By KTVU staff | Published 5 days ago
SACRAMENTO, Calif. - Many California students will likely still be learning at home even after schools re-open in the fall.
During the height of the pandemic, almost 35,000 California families filed an affidavit with the state to open a private home school, EdSource reported.
That’s more than double the number of private school affidavits filed for the 2018-19 school year for schools with five or fewer students — the number that the state Department of Education says is likely to be a home school. Another 3,215 people filed private school affidavits to operate schools with six or more students.
Throughout the country, home-schooling programs nationwide saw a substantial increase in enrollment after school campuses closed last year, according to the U.S. Census Bureau’s Household Pulse Survey.
EdSource reported that on April 23, 2020 — a few weeks after campus closing began — about 5% of U.S. households reported that they were home-schooling at least one of their school-age children, according to the survey. By fall that number reached 11%.
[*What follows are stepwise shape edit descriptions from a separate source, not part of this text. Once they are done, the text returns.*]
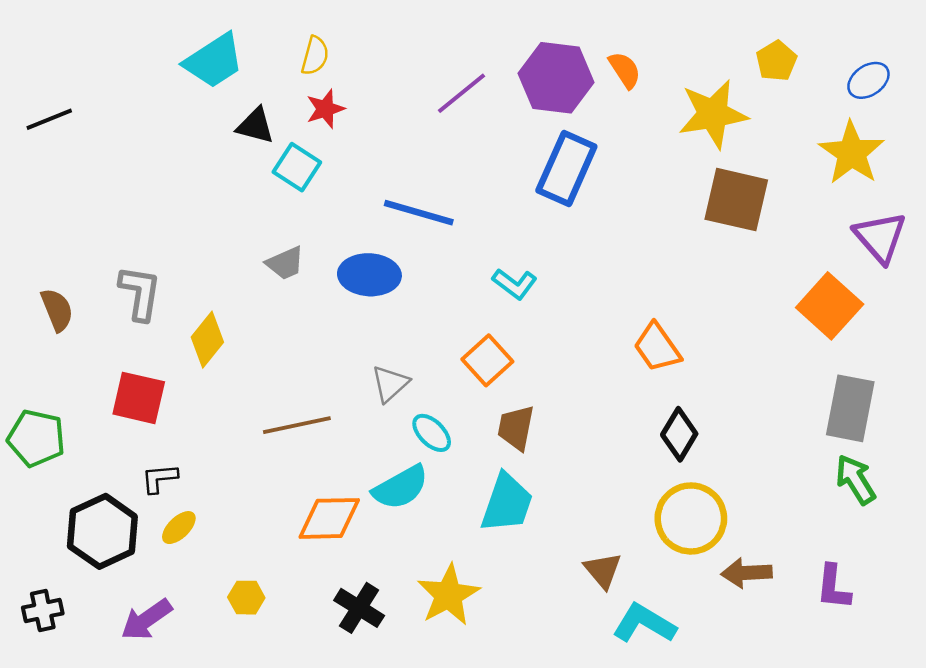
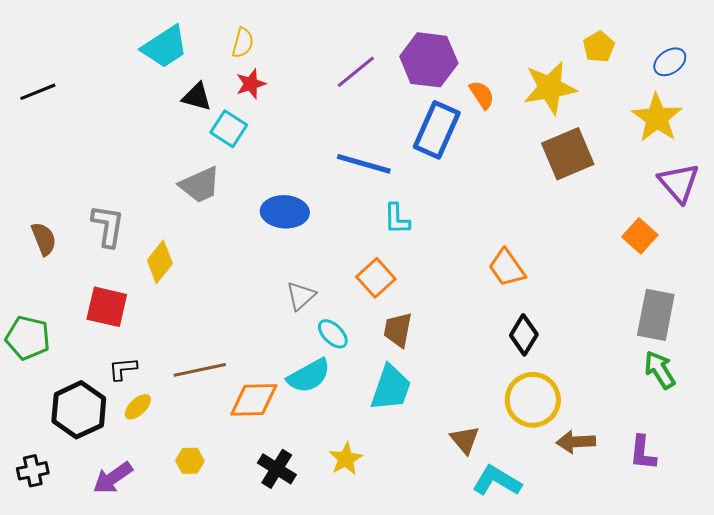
orange semicircle: (625, 70) -> (482, 95), moved
brown square: (736, 200) -> (568, 154), turned -36
blue line: (419, 213) -> (364, 164), moved
gray trapezoid: (285, 263) -> (200, 185), moved, size x1.4
cyan L-shape: (515, 284) -> (397, 219), turned 52
orange square: (830, 306) -> (640, 236), size x0.7
brown line: (297, 425) -> (200, 370), moved
yellow star: (448, 595) -> (346, 459), size x0.7

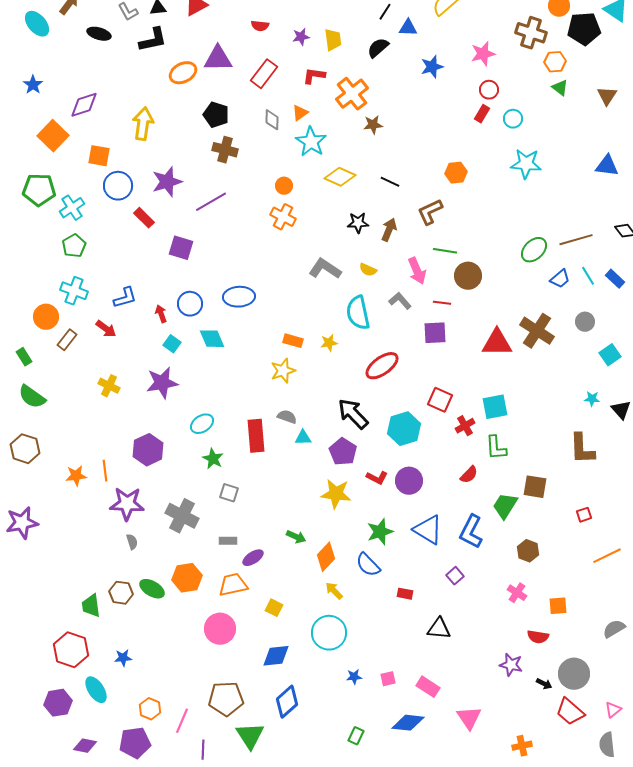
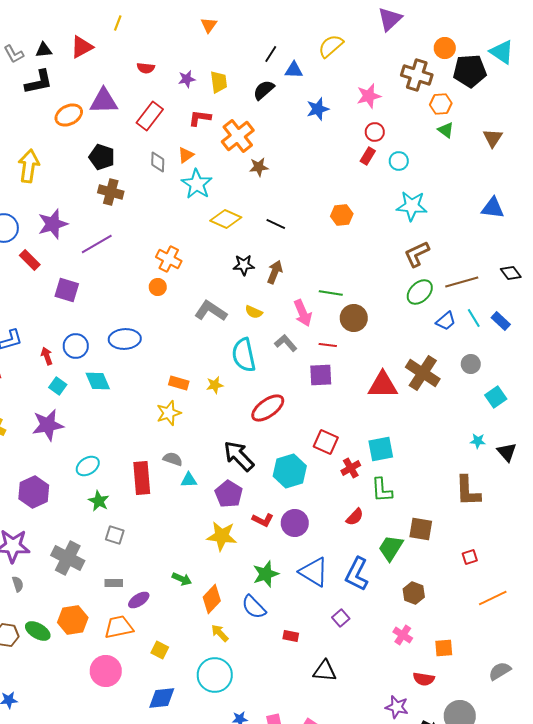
orange circle: (284, 186) -> (158, 287), moved
brown L-shape: (430, 212) -> (417, 254), moved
Two Assembly bills were introduced in 2018 that would have required more oversight of these affidavit home schools, but both failed to gain traction and died. One bill would have required that home schools be listed as such on private school affidavits and that school districts be notified of children being home-schooled locally. The second bill would have formed an advisory committee to assess homeschooling in the state and to offer recommendations.
Meanwhile, K-through-12th grade students now have more ways to make up for the lost learning brought on by the coronavirus pandemic.
Thanks to a law authored by Assemblywoman Lorena Gonzalez, those options now include repeating a grade, changing low grades to "pass" or "no pass," and juniors and seniors can enroll in a fifth year of high school.
AB 104 was signed into law by Gov. Gavin Newsom last week.
Lawmakers say special interventions were needed to help students overcome the challenges brought on by the pandemic, especially those in low-income and minority groups.